Van de implosie van Assads Syrië zal het beeld overblijven van de gevangenissen (lees: martel- en doodsfabrieken) die na zijn vertrek werden geopend voor familieleden en geliefden van de verdwenen Syriërs, nieuwsgierigen en buitenlandse journalisten.

De misdadigheid van een regime blijkt uit het aantal ‘verdwenen’ burgers – eigen burgers of burgers van andere landen. Waar staten mensen laten verdwijnen begint de kwaadaardigheid van de staat. Geen staat is werkelijk goedaardig, dat kan een staat niet zijn, maar ruwweg geldt: hoe groter het aantal verdwenen burgers hoe groter de misdadigheid.

IJdele hoop

Realpolitik stelt dat het misdadige regime niet zomaar verdwijnt en dat je zaken moet doen met je tegenstanders, met je kwaadaardige vijanden, in de hoop zo die kwaadaardigheid te verminderen. Dikwijls is dat ijdele hoop.

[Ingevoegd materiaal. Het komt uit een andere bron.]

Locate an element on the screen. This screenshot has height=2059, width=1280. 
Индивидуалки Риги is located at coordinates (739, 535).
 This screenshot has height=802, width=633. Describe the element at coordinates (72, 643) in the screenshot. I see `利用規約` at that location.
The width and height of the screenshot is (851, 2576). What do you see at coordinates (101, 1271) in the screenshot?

Maar ijdel of niet, elk nobel ideaal dat meer wil zijn dan pure theorie zal zich nooit helemaal kunnen bevrijden van het moeras van het pragmatisme. Wie zijn handen helemaal schoon wil houden, moet zich verstoppen op zolder. En natuurlijk, keuzes zijn dikwijls willekeurig, al vertellen we nogal eens verhalen die die willekeur ontkennen. Waarom trouwen we met A en niet met B? Waarom grijpt het ene onrecht ons meer aan dan het andere? Voor de slachtoffers van Assad gold niet ‘nooit meer is nu’ zoals voor de inwoners in Gaza. Dat zeg ik zonder iets over hypocrisie te willen zeggen, een al te zeer misbruikt woord.

Onze keuzes, ook de verontwaardiging over onrecht en de behoefte het niet alleen bij verontwaardiging te laten, zijn emotionele keuzes en de emotie is nooit volledig rationeel. Noch is de emotie per definitie een indicatie van of men het goede of het foute doet, wat er verder ook te zeggen valt over het goede en het foute. Welke offers zijn gerechtvaardigd en wie offert wie?

Er bestaan geen algemene situaties, alleen specifieke situaties die specifieke afwegingen vereisen. Daarom is elke algemene levensles, vrijwel elke algemene moraal, die niet gekoppeld is aan een specifieke situatie, weinig tot niets waard.

Gij zult niet doden. Zeker, maar in een gerechtvaardigde oorlog zal niet alleen het eigen bloed maar ook dat van de tegenstander vergoten worden. Hannah Arendt meende dat in sommige uitzonderlijke gevallen zelfs de doodstraf onvermijdelijk is.